A solid dose of pragmatism certainly helped. Early board meetings of Qantas were held at the local tailor’s shop in the outback town of Longreach. Why? Because it had the longest table.

It’s a small detail. But that’s the can-do attitude that defined how Qantas approached much bigger challenges in the years ahead.

There was the shift from domestic to overseas flying in the 1930s. The famous ‘Double Sunrise’ flights in the 1940s to maintain the air link with Britain after the fall of Singapore, which flew in radio silence over hostile waters for so long, they saw the sun rise twice. The shift to government ownership, because of its strategic importance, by the 1950s. The start of the jet era in the 1960s, which coincided with waves of migration that helped shape modern Australia. Privatisation in the 1990s. Creating Jetstar in the 2000s.

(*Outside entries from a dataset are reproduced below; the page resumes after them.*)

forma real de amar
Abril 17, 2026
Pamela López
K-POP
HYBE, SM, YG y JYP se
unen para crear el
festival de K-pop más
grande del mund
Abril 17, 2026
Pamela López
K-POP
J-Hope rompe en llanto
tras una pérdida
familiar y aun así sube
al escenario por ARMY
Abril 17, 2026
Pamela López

If you knew nothing else about Qantas, this story would be enough: in 1974, after Cyclone Tracy devastated Darwin, we set a record for the number of people carried on a 747 (674 to be precise) in an effort to evacuate the city as quickly as possible.

Forty years later, when we marked the anniversary of that mission, two local Qantas workers helped unveil a plaque. Both of them had been children on that flight.

Flying to help Australians in trouble is a core part of our identity as the national carrier. This year alone, we’ve operated over 100 repatriation flights for the Federal Government to bring people home from COVID hotspots. All flown by crew who volunteered.

Distance has always defined Australia. Between our cities and regional towns, and from the rest of the world. Qantas prided itself on closing that gap. Before COVID interrupted, we were working on non-stop flights from the east coast to New York and London – the last frontier of global aviation.

For most of this year, it’s the distance between Melbourne and Sydney (or any of our capitals) that has been the challenge. Hard state borders for the first time in, coincidently enough, about 100 years.

Now, as Australia opens up, we’re ready to fly again. And when people see the familiar kangaroo on the tail, it has another bit of history behind it.